I crept into the darkness, through the bushes and grasses, to the pipeline. I sat in my usual spot
. A foot from it. I strummed softly, a series of chords. A forlorn tune that spoke my heart. Where else was there to go from here? Was this my life? I sighed. I hadn’t been to church in a month.
When it came clicking down the pipe, my heart lifted. Its blue liquid eyes glowed strong tonight. There was a woman from whom I once bought a bolt of blue cloth. The cloth was a rich blue that reminded me of the open water on sunny days. The woman said the cloth was “azure.” My Zombie’s eyes were a deep azure this night.

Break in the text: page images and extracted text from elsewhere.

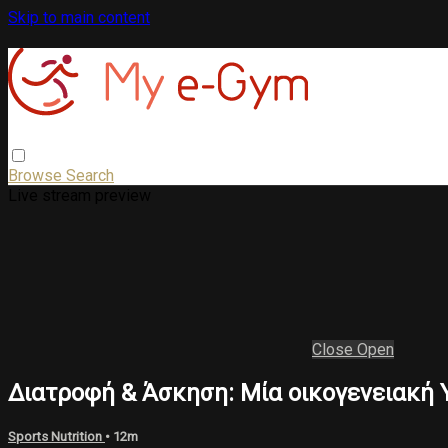
Skip to main content
Browse
Search
Live stream preview
Close
Open
Διατροφή & Άσκηση: Μία οικογενειακή 
Sports Nutrition
• 12m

It stopped, standing before me. Waiting. I knew it was my Zombie because a month ago, it had allowed me to put a blue butterfly sticker on one of its front legs.
“Good evening,” I said.
It did not move.
“I’m sad today,” I said.
It stepped off the pipeline, its metal legs clicking on the metal and then whispering on the dirt and grass. It sat its body on the ground as it always did. Then it waited.
I strummed a few chords and then played its favorite song, Bob Marley’s “No Woman No Cry.” As I played, its body slowly began to rotate, something I’d come to understand was its way of expressing pleasure. I smiled. When I stopped playing, it turned its eyes back to me. I sighed, strummed an A minor chord, and sat back. “My life is shit,” I said.
Suddenly, it rose up on its eight legs with a soft whir. It stretched and straightened its legs until it was standing a foot taller than normal. From under its body, in the center, something whitish and metallic began to descend. I gasped, grabbing my guitar. My mind told me to move away. Move away fast. I’d befriended this artificial creature. I knew it. Or I thought I knew it. But what did I really know about why it did what it did? Or why it came to me?